Amnesty International continua a chiedere che Taner Kılıç, İdil Eser, Özlem Dalkıran and Günal Kurşun siano definitivamente assolti.
“Il tribunale ha la possibilità di porre fine a questa persecuzione per motivi politici. Il processo ha rovinato la vita di questi quattro difensori dei diritti umani e ha evidenziato la pericolosa natura del sistema giudiziario turco. Dopo quasi sei anni e senza uno straccio di prova presentato a sostegno delle assurde accuse nei loro confronti, è tempo di porre termine a questa farsa kafkiana”, ha dichiarato Nils Muižnieks, direttore di Amnesty International per l’Europa.
Taner Kılıç, arrestato nel giugno 2017, era rimasto in carcere 14 mesi. Nel giugno 2020 era stato condannato a sei anni e tre mesi per appartenenza a una “organizzazione terrorista”.
İdil Eser, Özlem Dalkıran e Günal Kurşun avevano trascorso oltre tre mesi in carcere, sempre nel 2017, per poi essere condannati a 25 mesi per “assistenza a un’organizzazione terrorista”.
Nel novembre 2022, la Corte di cassazione ha annullato le condanne: quella di Taner Kılıç in quanto l’indagine era risultata “incompleta”, le altre tre per “mancanza di prove”.
Lo scorso anno la Corte europea dei diritti umani ha stabilito che i diritti di Taner Kılıç alla libertà e alla sicurezza e il suo diritto alla libertà d’espressione erano stati violati durante il periodo di detenzione preventiva. Le autorità turche, secondo la Corte, non avevano “alcun ragionevole sospetto che Taner Kılıç avesse commesso un reato” per privarlo della sua libertà e uno dei tre giudici aveva chiesto l’assoluzione dell’imputato per mancanza di prove da parte della pubblica accusa.

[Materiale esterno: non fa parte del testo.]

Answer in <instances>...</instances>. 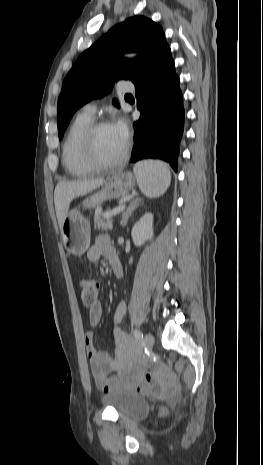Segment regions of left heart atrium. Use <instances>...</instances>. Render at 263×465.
<instances>
[{
	"label": "left heart atrium",
	"mask_w": 263,
	"mask_h": 465,
	"mask_svg": "<svg viewBox=\"0 0 263 465\" xmlns=\"http://www.w3.org/2000/svg\"><path fill=\"white\" fill-rule=\"evenodd\" d=\"M114 131L116 134L119 136V138L126 143L129 137V129L127 122L124 119H118L113 125H112Z\"/></svg>",
	"instance_id": "obj_1"
}]
</instances>
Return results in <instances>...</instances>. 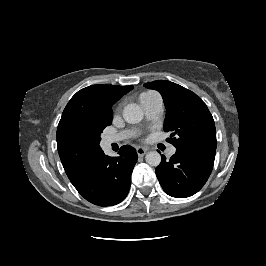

“Nel corso di 12 udienze del processo, ogni accusa nei confronti dei quattro difensori dei diritti umani si è rivelata ripetutamente e complessivamente priva di prove, anche negli stessi rapporti di polizia. Questi procedimenti giudiziari mostrano come i tribunali turchi siano diventati un’arma per ridurre al silenzio le voci critiche, nel contesto di una più ampia repressione dei diritti e delle libertà”, ha concluso Mužnieks.